So in conclusion, what we found in this study is that the processed allograft, which is the Avance graft, is a safe and effective alternative for nerve reconstruction, and we have shown a meaningful recovery of 89.2% in these cases. And this -- the need for recovery that we saw was basically regardless -- was the same for all types of nerve gaps be it sensory or motor, and was also across the board regardless of nerve gaps. It also compares quite favorably with historical controls. Also, like I mentioned before, we had no adverse events.
So what we have really seen in our clinical practice is a paradigm shift in the way nerve injuries and gaps are treated. And clinically we simply were not seeing really good nerve regeneration with the use of nerve conduits, which are these basically hollow tubes. And we were not seeing any good regeneration for defects more than 10 millimeters to 15 millimeters.
So when the Avance Nerve Graft came onto the market, we were very excited about using it. And we saw that it compared very favorably to using a nerve graft from the patient's own leg, which has a lot of downside.
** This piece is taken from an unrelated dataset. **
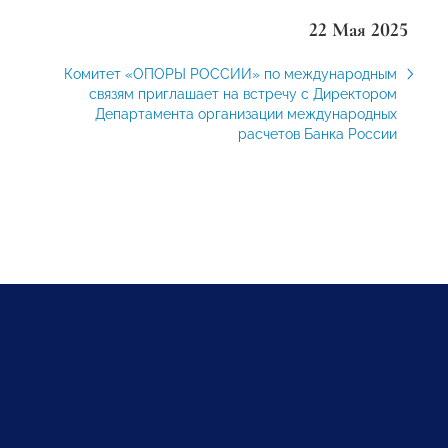
22 Мая 2025
Комитет «ОПОРЫ РОССИИ» по международным
связям приглашает на встречу с Директором
Департамента организации международных
расчетов Банка России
In my experience, the graft handled just like an autograft, which is the graft from the patient's own leg, but more importantly it does not require the surgeon to learn any new surgical skills. In fact, it actually eliminates the need to harvest the graft from the patient's own leg, which is added operative time and added morbidity for the patients because they end up with a permanently numbed portion of their foot.
What we have also been able to do is to treat these nerve gaps much earlier. Oftentimes we would have to go back one or two months later and dig out the end of the nerve and then take a graft from the leg and bridge that gap. With this product, we are able to treat that nerve gap at the same time as the trauma, thereby eliminating the need for a re-operation.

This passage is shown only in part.